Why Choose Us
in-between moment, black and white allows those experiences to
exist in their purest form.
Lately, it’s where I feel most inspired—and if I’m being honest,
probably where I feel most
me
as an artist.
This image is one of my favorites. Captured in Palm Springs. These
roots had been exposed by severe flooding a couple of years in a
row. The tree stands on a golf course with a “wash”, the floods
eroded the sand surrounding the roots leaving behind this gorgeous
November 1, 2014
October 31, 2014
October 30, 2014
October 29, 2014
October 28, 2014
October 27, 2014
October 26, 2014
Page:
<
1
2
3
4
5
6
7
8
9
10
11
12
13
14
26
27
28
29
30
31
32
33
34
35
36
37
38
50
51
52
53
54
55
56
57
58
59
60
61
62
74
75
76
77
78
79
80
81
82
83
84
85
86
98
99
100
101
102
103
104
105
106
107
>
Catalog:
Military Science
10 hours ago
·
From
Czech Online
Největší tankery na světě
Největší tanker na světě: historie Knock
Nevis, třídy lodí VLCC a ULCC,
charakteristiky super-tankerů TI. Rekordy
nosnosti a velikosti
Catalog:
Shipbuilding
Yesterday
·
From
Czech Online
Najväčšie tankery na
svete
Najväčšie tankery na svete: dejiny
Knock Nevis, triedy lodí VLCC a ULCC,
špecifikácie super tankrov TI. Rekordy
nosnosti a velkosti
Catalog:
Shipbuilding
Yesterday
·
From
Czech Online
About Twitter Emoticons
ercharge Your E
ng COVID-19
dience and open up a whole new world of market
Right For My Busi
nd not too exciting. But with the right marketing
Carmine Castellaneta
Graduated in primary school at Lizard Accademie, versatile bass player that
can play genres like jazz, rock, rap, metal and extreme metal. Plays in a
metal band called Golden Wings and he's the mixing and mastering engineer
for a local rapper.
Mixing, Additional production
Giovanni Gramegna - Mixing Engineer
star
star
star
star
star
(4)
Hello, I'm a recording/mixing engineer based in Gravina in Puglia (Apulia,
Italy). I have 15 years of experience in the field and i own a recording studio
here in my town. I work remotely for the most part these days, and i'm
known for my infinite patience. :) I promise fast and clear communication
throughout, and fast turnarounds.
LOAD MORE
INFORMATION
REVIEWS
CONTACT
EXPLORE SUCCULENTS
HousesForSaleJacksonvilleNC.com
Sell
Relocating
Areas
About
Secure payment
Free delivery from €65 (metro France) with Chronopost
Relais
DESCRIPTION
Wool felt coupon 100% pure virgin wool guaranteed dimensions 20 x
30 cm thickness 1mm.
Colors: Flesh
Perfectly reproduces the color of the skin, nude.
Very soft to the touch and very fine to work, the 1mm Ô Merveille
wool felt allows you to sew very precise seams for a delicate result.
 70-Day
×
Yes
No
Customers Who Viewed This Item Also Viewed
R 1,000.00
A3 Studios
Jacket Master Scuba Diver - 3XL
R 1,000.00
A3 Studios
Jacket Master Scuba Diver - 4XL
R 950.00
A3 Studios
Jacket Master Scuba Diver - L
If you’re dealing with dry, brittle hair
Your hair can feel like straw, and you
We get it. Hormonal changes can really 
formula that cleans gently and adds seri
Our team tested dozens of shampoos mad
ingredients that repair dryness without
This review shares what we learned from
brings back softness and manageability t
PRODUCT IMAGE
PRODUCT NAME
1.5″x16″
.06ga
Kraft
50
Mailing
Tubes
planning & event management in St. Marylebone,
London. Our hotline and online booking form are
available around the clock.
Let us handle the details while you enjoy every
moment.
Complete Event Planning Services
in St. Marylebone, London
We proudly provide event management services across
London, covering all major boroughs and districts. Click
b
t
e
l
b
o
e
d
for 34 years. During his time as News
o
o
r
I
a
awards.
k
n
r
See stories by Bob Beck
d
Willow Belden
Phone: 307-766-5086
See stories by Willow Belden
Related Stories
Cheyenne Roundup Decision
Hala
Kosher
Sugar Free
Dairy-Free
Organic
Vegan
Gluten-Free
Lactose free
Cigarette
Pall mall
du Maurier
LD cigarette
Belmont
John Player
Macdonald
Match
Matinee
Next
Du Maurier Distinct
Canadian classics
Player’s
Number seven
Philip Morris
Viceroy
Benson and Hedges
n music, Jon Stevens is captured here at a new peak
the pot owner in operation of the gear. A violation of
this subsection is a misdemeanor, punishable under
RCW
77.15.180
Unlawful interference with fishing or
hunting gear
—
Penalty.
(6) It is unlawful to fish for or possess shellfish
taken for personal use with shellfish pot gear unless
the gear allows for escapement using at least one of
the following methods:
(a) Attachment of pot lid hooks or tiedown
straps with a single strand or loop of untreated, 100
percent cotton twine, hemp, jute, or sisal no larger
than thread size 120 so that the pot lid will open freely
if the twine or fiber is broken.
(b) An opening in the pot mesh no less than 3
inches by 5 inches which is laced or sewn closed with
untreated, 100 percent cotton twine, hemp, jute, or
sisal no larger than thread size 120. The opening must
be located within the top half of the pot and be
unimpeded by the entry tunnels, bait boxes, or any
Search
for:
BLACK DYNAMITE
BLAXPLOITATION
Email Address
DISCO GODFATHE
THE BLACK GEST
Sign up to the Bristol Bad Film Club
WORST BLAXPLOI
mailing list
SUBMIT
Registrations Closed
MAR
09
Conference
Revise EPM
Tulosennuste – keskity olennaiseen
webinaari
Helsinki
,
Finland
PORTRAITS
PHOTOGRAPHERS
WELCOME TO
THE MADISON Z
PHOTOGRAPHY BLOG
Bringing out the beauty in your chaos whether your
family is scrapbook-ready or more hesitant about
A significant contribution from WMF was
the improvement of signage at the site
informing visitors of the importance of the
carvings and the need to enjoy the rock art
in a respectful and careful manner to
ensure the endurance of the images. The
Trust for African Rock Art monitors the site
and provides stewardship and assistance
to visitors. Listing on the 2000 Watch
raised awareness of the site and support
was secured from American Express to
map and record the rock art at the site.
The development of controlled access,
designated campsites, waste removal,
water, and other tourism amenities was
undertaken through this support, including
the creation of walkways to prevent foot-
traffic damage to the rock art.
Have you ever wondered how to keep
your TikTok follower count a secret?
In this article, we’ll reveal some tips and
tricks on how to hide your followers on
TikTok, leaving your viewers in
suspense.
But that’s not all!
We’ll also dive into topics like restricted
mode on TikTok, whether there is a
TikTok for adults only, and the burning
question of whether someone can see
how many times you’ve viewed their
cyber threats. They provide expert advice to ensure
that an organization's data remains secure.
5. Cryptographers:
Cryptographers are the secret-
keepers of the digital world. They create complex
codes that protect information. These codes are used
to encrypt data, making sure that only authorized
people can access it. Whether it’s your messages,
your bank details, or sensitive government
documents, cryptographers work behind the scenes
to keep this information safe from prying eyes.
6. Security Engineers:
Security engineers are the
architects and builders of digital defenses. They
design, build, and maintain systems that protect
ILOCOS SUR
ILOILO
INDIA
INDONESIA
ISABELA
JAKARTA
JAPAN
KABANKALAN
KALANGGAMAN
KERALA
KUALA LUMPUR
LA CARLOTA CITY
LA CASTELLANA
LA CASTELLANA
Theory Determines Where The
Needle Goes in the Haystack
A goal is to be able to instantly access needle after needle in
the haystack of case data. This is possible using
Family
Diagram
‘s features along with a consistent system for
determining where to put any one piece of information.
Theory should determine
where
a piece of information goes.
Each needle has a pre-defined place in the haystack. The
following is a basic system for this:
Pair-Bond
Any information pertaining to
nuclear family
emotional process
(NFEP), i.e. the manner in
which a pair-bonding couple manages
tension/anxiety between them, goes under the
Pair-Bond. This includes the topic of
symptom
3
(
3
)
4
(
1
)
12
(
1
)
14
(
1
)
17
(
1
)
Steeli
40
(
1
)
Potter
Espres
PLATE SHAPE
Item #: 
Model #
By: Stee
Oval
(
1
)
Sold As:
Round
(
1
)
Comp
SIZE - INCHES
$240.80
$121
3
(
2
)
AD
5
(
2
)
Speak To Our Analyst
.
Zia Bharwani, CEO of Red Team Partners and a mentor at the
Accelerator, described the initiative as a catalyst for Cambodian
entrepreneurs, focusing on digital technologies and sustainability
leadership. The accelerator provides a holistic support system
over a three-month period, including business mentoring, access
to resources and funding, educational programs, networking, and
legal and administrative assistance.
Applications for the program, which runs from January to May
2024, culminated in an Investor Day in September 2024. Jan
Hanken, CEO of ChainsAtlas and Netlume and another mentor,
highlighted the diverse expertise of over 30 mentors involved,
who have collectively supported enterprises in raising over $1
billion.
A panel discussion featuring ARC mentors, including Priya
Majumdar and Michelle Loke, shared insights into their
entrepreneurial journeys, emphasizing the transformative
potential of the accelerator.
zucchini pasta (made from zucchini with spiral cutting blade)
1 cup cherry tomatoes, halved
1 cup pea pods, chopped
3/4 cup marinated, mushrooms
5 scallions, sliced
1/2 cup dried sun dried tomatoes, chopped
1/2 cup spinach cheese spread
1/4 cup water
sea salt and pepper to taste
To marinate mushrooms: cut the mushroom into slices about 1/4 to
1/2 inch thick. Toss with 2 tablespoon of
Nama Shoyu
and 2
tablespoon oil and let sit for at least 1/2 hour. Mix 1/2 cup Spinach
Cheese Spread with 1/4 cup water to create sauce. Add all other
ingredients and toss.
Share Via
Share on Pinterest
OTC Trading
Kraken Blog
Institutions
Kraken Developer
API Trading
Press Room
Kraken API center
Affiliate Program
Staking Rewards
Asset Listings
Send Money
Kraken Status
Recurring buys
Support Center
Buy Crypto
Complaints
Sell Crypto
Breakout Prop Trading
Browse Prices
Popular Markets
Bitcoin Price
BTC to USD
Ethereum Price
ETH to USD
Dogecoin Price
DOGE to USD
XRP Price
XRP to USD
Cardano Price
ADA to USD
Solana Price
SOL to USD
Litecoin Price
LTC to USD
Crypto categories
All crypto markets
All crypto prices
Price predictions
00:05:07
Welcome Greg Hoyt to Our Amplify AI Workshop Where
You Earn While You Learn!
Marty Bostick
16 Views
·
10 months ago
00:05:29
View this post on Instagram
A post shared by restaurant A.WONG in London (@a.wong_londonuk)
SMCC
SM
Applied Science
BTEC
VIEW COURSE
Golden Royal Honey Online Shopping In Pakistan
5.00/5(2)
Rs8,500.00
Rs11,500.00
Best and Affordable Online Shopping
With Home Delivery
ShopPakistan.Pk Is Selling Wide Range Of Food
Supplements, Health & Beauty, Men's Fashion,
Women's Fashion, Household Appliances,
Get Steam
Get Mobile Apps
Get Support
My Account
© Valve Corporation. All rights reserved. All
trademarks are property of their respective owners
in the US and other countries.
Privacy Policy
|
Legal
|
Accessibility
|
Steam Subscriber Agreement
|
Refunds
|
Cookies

ABOUT THIS TASK: The answer must consist of every line from the data that contains the word "allows".

OUTPUT FOR THIS TASK:
in-between moment, black and white allows those experiences to
wool felt allows you to sew very precise seams for a delicate result.
the gear allows for escapement using at least one of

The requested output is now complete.